When his unit deployed in May 2010, Snook felt the gravity of his responsibility. They’d been told that the southern Afghanistan was rife with improvised explosive devices (IEDs).
“There was this feeling that even if a bullet hit you, you’d at least have some time to consider your life and that it might be ending,” says Snook. “But dealing with IEDs was so mentally taxing because there wouldn’t be a period to consider anything. After my next step, I might just be gone.”
But Snook did have days to consider that one step. In transit from Afghanistan to Germany, and finally back to Fort Campbell, Snook says, “I realized that I was being removed from these [soldiers] that I had spent everyday with for over a year. I knew these men were going to stay in the most dangerous place in the world, and I wasn’t going to be there to help them anymore.”
When the Army misdiagnosed his injury, he almost missed the narrow window of opportunity to get the surgery necessary to save his foot. And with his unit still in combat, Snook felt isolated as he underwent surgery and intense physical therapy.
“I felt like I’d been removed from my family and never returned,” he says.
During 18 long months in recovery, Snook regained the ability to walk. He also met with an occupational therapist to relearn how to add and subtract—basic skills he lost as a result of his traumatic brain injury. And even as his physical health improved, Snook experienced psychological symptoms like paranoia, insomnia, and depression, and was diagnosed with post traumatic stress disorder (PTSD).

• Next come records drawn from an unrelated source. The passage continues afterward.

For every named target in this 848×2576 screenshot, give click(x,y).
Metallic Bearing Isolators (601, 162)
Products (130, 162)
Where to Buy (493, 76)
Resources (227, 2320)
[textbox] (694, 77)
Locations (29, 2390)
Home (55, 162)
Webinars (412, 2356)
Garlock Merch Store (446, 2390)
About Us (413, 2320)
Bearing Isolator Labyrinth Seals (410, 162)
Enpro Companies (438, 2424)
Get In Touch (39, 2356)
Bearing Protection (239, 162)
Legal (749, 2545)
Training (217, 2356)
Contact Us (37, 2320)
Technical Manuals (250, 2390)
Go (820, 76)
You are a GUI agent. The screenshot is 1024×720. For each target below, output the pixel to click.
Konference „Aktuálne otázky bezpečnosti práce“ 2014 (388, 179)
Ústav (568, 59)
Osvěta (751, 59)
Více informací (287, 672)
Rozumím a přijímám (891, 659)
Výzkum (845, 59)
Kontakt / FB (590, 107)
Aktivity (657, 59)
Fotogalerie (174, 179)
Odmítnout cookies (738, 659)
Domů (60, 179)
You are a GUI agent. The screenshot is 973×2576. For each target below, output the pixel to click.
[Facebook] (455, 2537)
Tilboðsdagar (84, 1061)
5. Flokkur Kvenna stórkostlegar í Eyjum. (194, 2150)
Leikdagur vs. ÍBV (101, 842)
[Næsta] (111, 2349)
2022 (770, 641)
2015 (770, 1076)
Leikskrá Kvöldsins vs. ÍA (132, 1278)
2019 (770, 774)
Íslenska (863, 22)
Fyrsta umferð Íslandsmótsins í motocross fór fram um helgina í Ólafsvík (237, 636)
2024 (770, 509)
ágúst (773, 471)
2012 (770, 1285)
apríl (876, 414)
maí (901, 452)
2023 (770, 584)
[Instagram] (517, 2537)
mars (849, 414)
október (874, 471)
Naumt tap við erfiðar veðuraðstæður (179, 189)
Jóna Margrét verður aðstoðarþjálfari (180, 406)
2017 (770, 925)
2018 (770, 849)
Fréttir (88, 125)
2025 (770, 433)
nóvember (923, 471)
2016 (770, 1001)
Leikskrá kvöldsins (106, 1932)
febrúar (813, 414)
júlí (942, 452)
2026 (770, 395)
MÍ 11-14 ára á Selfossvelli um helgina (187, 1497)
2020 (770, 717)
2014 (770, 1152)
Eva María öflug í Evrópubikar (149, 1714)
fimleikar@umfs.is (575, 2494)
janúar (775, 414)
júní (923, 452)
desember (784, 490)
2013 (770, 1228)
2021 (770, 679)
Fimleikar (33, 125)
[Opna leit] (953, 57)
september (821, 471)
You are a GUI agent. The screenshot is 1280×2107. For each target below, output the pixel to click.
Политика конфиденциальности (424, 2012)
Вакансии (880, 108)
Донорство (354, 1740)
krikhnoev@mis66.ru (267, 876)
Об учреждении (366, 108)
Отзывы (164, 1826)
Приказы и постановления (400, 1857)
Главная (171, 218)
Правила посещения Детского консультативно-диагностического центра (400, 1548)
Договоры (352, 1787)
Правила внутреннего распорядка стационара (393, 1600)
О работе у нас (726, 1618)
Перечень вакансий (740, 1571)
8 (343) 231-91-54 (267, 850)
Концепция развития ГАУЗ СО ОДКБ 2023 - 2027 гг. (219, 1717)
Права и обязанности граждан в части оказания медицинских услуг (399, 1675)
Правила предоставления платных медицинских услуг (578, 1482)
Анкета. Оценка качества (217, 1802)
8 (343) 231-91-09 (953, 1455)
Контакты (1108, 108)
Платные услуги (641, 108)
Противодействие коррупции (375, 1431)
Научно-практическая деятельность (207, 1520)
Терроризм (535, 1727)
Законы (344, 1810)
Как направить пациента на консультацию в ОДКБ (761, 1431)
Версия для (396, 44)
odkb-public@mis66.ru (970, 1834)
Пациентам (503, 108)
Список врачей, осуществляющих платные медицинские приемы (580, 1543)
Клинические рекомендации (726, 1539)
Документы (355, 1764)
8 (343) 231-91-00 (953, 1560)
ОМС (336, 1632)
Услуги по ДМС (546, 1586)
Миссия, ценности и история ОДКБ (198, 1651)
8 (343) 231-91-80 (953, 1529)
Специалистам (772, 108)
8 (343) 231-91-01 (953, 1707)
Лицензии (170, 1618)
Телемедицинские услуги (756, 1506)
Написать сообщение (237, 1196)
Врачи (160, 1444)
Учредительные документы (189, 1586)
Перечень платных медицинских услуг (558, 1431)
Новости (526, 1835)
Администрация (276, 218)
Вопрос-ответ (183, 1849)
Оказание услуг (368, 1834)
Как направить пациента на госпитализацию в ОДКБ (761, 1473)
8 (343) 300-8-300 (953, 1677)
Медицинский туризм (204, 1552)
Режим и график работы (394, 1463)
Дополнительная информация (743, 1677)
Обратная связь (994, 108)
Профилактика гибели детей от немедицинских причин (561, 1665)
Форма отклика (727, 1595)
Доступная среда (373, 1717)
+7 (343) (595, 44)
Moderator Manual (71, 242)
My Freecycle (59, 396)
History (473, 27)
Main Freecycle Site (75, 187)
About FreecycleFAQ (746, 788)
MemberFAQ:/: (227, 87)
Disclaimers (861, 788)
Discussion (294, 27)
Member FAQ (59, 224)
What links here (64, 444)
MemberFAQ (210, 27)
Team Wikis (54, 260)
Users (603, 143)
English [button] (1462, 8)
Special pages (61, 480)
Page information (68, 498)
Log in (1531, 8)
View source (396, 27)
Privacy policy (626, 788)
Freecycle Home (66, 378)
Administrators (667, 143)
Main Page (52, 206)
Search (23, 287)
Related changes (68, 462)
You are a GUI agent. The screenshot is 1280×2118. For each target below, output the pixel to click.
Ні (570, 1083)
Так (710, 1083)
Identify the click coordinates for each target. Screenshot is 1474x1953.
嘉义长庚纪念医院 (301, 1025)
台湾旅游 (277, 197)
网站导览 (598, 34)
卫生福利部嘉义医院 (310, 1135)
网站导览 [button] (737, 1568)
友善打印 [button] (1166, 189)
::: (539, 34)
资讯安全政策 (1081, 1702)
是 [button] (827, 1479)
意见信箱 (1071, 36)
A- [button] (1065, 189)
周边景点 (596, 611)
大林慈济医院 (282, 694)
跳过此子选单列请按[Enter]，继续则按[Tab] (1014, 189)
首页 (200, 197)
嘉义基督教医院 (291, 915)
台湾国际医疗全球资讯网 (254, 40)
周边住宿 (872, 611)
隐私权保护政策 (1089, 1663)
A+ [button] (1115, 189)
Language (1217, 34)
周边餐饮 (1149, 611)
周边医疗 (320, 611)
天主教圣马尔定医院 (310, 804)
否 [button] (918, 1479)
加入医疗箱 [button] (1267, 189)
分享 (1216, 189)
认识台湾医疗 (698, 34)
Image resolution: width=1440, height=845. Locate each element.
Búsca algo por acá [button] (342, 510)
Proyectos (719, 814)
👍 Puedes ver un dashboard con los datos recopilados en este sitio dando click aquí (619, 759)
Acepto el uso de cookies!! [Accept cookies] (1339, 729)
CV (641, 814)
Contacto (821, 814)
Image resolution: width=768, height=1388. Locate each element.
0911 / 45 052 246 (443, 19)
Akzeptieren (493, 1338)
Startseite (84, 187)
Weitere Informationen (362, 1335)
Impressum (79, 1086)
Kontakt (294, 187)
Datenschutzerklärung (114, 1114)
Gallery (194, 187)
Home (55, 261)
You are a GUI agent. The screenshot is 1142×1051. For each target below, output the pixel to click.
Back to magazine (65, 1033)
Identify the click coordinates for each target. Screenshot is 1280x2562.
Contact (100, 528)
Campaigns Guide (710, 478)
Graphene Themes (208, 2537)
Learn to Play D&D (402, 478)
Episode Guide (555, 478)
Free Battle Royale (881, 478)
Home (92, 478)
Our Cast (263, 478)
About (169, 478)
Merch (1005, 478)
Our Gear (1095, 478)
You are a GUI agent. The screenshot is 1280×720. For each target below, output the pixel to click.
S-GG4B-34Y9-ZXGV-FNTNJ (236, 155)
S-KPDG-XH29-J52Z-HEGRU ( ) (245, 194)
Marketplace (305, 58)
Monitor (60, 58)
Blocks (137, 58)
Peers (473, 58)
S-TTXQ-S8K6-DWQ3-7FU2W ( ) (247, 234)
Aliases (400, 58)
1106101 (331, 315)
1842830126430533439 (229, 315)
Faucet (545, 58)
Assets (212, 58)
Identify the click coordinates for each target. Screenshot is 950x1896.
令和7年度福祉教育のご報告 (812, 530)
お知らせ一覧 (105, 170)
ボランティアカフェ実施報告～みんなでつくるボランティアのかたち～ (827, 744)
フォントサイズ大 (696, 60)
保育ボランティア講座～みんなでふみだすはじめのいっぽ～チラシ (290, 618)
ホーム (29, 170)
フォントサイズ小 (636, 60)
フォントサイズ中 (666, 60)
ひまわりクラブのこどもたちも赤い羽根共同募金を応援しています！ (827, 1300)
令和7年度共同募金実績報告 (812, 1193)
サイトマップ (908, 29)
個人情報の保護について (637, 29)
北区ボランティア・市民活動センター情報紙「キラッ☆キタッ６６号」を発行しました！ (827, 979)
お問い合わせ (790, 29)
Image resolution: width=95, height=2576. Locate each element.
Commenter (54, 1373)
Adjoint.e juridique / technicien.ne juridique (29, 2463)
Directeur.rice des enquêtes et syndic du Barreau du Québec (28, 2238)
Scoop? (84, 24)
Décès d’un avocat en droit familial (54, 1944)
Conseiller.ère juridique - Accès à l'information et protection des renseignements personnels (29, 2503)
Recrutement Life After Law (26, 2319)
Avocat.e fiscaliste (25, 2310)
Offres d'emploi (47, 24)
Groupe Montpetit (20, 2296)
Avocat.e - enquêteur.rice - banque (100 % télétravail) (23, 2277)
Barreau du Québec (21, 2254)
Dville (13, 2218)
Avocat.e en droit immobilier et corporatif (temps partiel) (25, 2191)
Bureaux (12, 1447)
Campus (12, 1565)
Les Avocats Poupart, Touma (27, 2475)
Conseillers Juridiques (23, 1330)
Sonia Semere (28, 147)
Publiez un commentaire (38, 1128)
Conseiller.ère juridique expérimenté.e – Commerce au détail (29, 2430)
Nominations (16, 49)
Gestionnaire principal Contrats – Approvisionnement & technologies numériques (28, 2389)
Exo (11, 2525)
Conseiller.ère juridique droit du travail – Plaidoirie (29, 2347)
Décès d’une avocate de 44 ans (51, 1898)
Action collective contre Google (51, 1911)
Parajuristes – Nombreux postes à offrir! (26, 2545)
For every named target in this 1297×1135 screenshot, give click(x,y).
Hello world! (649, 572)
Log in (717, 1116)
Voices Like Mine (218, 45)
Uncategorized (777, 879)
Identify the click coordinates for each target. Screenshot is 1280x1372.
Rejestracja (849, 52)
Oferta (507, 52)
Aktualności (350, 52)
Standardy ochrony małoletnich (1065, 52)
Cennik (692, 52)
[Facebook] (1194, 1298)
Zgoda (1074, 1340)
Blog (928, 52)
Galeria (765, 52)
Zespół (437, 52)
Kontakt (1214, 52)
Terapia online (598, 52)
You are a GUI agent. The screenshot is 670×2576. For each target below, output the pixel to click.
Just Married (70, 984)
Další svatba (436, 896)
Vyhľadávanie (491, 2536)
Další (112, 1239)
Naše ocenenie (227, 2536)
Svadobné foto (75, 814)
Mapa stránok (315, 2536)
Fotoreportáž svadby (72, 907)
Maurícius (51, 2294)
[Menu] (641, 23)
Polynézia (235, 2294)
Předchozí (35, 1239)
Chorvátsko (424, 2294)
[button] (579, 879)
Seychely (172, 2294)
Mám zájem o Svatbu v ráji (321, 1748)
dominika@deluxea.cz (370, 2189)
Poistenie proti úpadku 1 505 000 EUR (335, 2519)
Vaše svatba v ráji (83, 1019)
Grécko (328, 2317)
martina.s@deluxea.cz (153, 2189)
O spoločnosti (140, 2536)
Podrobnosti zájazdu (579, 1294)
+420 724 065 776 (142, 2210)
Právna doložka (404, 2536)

Last year, the Army started a medical review process to determine whether Snook was still fit for duty. It became increasingly clear that his time as a leader in the Army was over.
If anything has changed for the better since his accident, Snook says, it’s his relationships with his family. Though his grandfather and father both served in combat, it was something they’d never spoken about openly together until he returned from Afghanistan. Side by side, as they were driving back from his surgery, Snook’s father finally shared his own story: he was wounded in 1983 in the invasion of Grenada. Both son and father earned Purple Heart medals for their time in service.
This semester, Snook enrolled at Harvard Business School. Though he can’t participate in intramural soccer or hockey, Snook hopes the two-year program will give him time to figure out his next steps. He sees a counselor regularly, continues physical therapy, and in his spare time, maintains a blog where he recounts stories from his deployment and recovery. He hopes it will help people understand his experience—but he doesn’t expect it to make the transition easier.
As Snook adjusts to his new way of life, his older brother, Capt. Sean Snook, is training to be a special forces officer; his younger sister, 2nd Lt. Megan Snook, is preparing to deploy; and his younger brother, Robert, will graduate from West Point in 2014.
“It’s been a struggle to adapt from the military to the civilian world,” says Snook. “I don’t think I’ll ever be able to find an organization that allowed me to feel a part of something bigger than myself as much as the Army has. But I hope I can find something.”